原作は、パドマシュリー受賞作家ラスキン・ボンドの英語小説「Binya’s Blue Umbrella」(ヒンディー翻訳版「Neeli Chatri」)。彼の生まれ故郷であるヒマーチャル・プラデーシュ州の緑深い、とある山村を舞台に、天から舞い降りたひと張の<碧い傘>を手に入れた少女ビニヤーと、それを横取りしようとする茶屋の店主との間でひと騒動起きるというお話。

(c)UTV Classics,2007.
ビニヤーが<碧い傘>に出合うシーンが、また素晴らしい。
ジブ・クレーン(リーチが長く、先端にリモート・カメラを搭載)を使い、天から下った、異なる世界の物体として遭遇シーンが描かれる。さながら傘は、「2001年宇宙の旅」(1968=米)におけるモノリスとの出合いのようでもある。
それだけに原作では単なる<青い雨傘>であった物を、映画の核に相応しくイメージ・アップするべく、なんとも不思議な和傘(やや中華風でもある)に仕立てる必要があったわけだ。
と、この傘に見蕩れていると、「風が飛ばしたのよ、私のせいなんかじゃないわ……あったぁ〜、あったよお〜」という<日本語>台詞が聞こえてくるではないか!
そう、原作ではデリーから来た小金持ちのインド人マダムという設定を、傘のデザインに合わせて、日本人旅行者と変更されているのだった。
一見してプロの俳優とは思えない面々が登場するに、日本人としてはかなり驚きであろう。
さらに困惑させられるのは、ビニヤーが首に下げた熊のツメで作られたお守りを見るなり、「これ、いいなあ〜。欲しいなあ〜。くれる〜?」と(日本語で)言いだす始末。若い女の旅行者が言うだけでならまだしも、一行の案内を務めると思われる初老の男までも加担し、お金やチョコレートで釣っては手に入れようとする。

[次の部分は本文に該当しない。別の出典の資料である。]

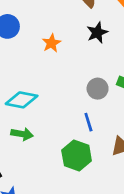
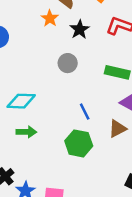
orange star: (51, 43) -> (50, 18), moved
gray circle: (98, 89) -> (68, 63), moved

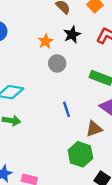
orange star: (50, 18) -> (46, 41), moved
green hexagon: (79, 143) -> (80, 154), moved

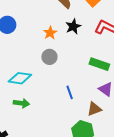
gray circle: (57, 63) -> (49, 57), moved

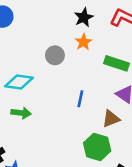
orange star: (50, 33) -> (83, 42), moved
blue line: (70, 92) -> (80, 99), turned 32

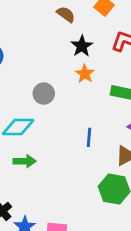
gray circle: (55, 55) -> (44, 93), moved

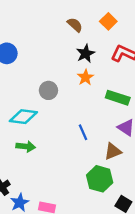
blue line: (89, 137) -> (83, 132), turned -35

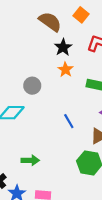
brown semicircle: (75, 25) -> (50, 22), size x1.5
green arrow: (26, 146) -> (30, 160), moved

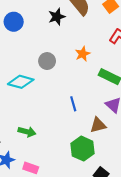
black star: (63, 47) -> (57, 17), moved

バブル期の金満日本人旅行者をイメージしたエピソードであり、山岳民族の衣装を<商品化>させてしまったタイの話を思い出させる(現在はイメージが向上していることを祈りたい)。

(c)UTV Classics,2007.
こうして、ビニヤーは<幸運のお守り>と未知なる<碧い傘>を交換してしまい、受難を受けることとなるのだ。
先に「ひと張の」と書いたように、この傘、手漉きのライスペーパーを目に鮮やかな碧で染め上げた和傘で、劇中でのプライスはRs.2500=7500円(ただし前金!)。現地の感覚でいえば、7万円以上の超高級和傘となる。

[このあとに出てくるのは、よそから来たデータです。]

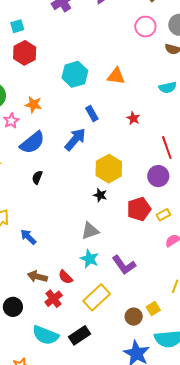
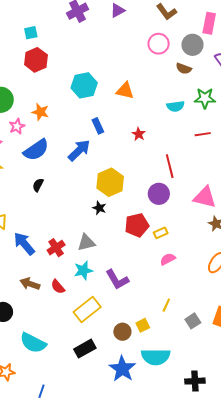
blue arrow: (28, 237) -> (24, 244), size x1.4
cyan star: (90, 259) -> (83, 270), turned 30
red cross: (54, 299) -> (56, 248), moved
black rectangle: (80, 335) -> (85, 349), moved

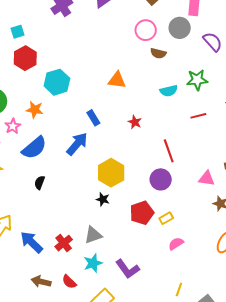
brown semicircle: (184, 69) -> (158, 53), moved
cyan hexagon: (84, 85) -> (57, 82), moved
pink triangle: (205, 197) -> (207, 178), size x0.7

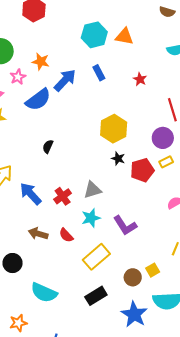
cyan hexagon: (57, 82) -> (94, 35), moved
blue arrow: (77, 144) -> (65, 80), moved
black semicircle: (40, 183) -> (48, 147), moved
black star: (103, 199) -> (118, 159), moved
yellow rectangle: (166, 218) -> (166, 162), moved

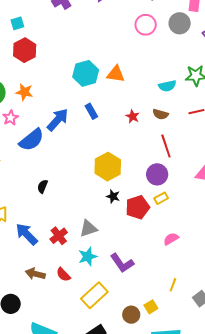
brown semicircle: (167, 12) -> (161, 114), moved
orange star: (41, 62) -> (24, 92), moved

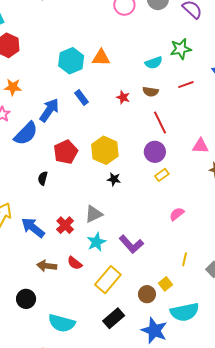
red pentagon: (138, 207) -> (66, 152), moved

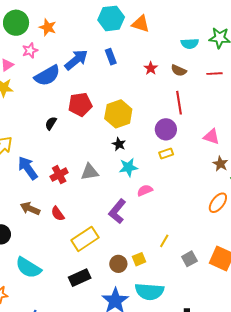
pink semicircle: (177, 214) -> (145, 190), moved
cyan star: (96, 242) -> (128, 167), moved
purple L-shape: (131, 244) -> (117, 211), turned 65

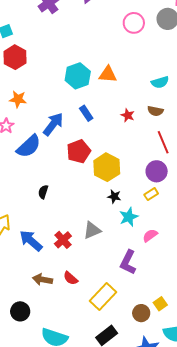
red pentagon: (80, 104) -> (79, 151), moved
yellow rectangle: (166, 154) -> (151, 194), moved

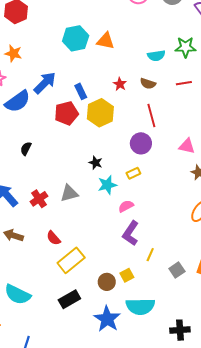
blue rectangle: (86, 113) -> (81, 91), moved
yellow hexagon: (107, 167) -> (100, 113), moved
yellow rectangle: (151, 194) -> (133, 173), moved
purple L-shape: (128, 262) -> (131, 233), moved
red semicircle: (71, 278) -> (53, 238), moved

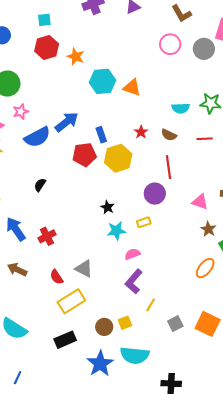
orange star: (13, 53) -> (76, 57), moved
gray triangle: (69, 193) -> (84, 269), moved, turned 36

日本製とされるこの<碧い傘>は、小道具のオリジナルであるが、欲深店主ならずとも欲しくなる出来。
さて、傘を手に入れたカトリ(傘=チャトリに掛けてある)がすっかり名士氣取りで、村の人々も手のひらを返したように彼を持ち上げるのは、<傘>が王家の象徴だからだそうで、なるほど「チェスをする人」The Chess Players / Shatranj Ke Khilari(1977)でも宮殿の室内ながらその玉座にマハラジャ役のアムジャード・カーンが座る時は彼の頭上に傘が差し上げられていた。
少女ビニヤー(原作のスペリングはBinya)を演じるシュレーヤー・シャルマーはプレイバックのウペグナー・パンディヤーの伸びやかな歌声も手伝って、実に愛らしく、傘盗難に果敢に挑む様が勇ましい。

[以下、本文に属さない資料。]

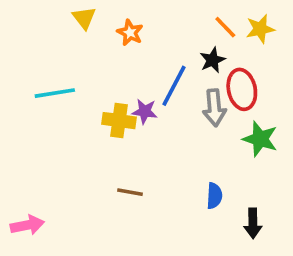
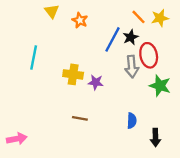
blue line: (174, 86) -> (113, 39), moved
cyan line: (55, 93) -> (34, 58), turned -70
purple star: (145, 111) -> (96, 82), moved

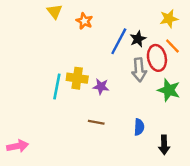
orange line: (138, 17) -> (172, 46), moved
cyan line: (34, 58) -> (57, 87), moved
brown line: (80, 118) -> (96, 122), moved

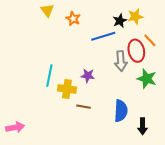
yellow star: (169, 19) -> (135, 17), moved
black star: (138, 39) -> (120, 21), moved
blue line: (119, 41) -> (103, 36), turned 45
yellow cross: (77, 78) -> (67, 89), moved
blue semicircle: (139, 127) -> (121, 111), size x1.5

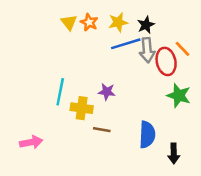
yellow triangle: (47, 10) -> (69, 22), moved
yellow star: (135, 17) -> (118, 22), moved
gray arrow: (121, 61) -> (147, 50), moved
pink arrow: (15, 127) -> (31, 142), moved

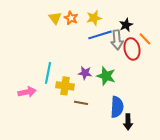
black star: (146, 25) -> (126, 25), moved
green star: (179, 96) -> (106, 76), moved
pink arrow: (31, 142) -> (27, 92), moved
black arrow: (174, 154) -> (128, 122), moved

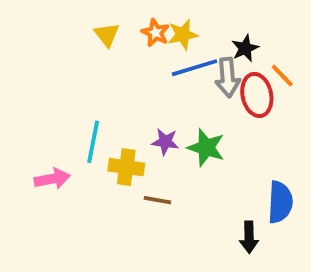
orange star: (71, 18) -> (156, 33), moved
blue semicircle: (117, 107) -> (280, 202), moved

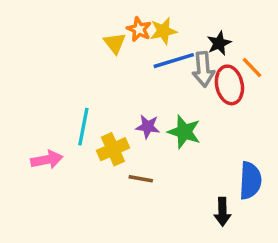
yellow triangle: (107, 35) -> (115, 43), moved
yellow cross: (126, 167) -> (113, 149), turned -32

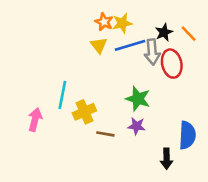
yellow triangle: (115, 43) -> (99, 45), moved
orange line: (252, 68) -> (189, 34), moved
purple star: (148, 127) -> (137, 126), moved
pink arrow: (47, 160) -> (35, 120), turned -65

普段〔他の映画で)は、貧乏人からの訴えなど耳を貸さず、かえって足げにするインドの警察が、本作では少女の言い付けに従って、傘泥棒の捜査に乗り出すのも愉快だ。
一年を通じた撮影のため、彼女自身が成長していることもあり、時よりはっとするような大人びた表情を見せるのが印象的(カジョールを思わせるショットもあり!)。

(c)UTV Classics,2007.
茶屋の店主ナンダキショール・カトリに扮するは、シャー・ルク・カーン主演「Ram Jaane(神のみぞ知る)」(1995)などのパンカジ・カプール。かのシャーヒド・カプールの父であり、National Film Awards 3度受賞者。
パンカジは、ヴィシャールの前作「Maqbool」で見せた勝新太郎ばりにドスの効いた親分をとは一転して、上ずった台詞まわしで老店主の滑稽かつ哀れな様を表し、Screen Awardsネガティヴ・ロール賞に輝いた。
傘泥棒の汚名を晴らすまで好物のアツァール(漬物)断ちするのが可笑しい。子供を従えて、カラフルな風船を結った自転車を<赤い傘>を差しながら得意げに走らせたり、屋根の上で戯けて踊る様は愛嬌あふれ、「童夢」実写版製作の暁には是非とも「チョウさん」を演じて欲しいほど!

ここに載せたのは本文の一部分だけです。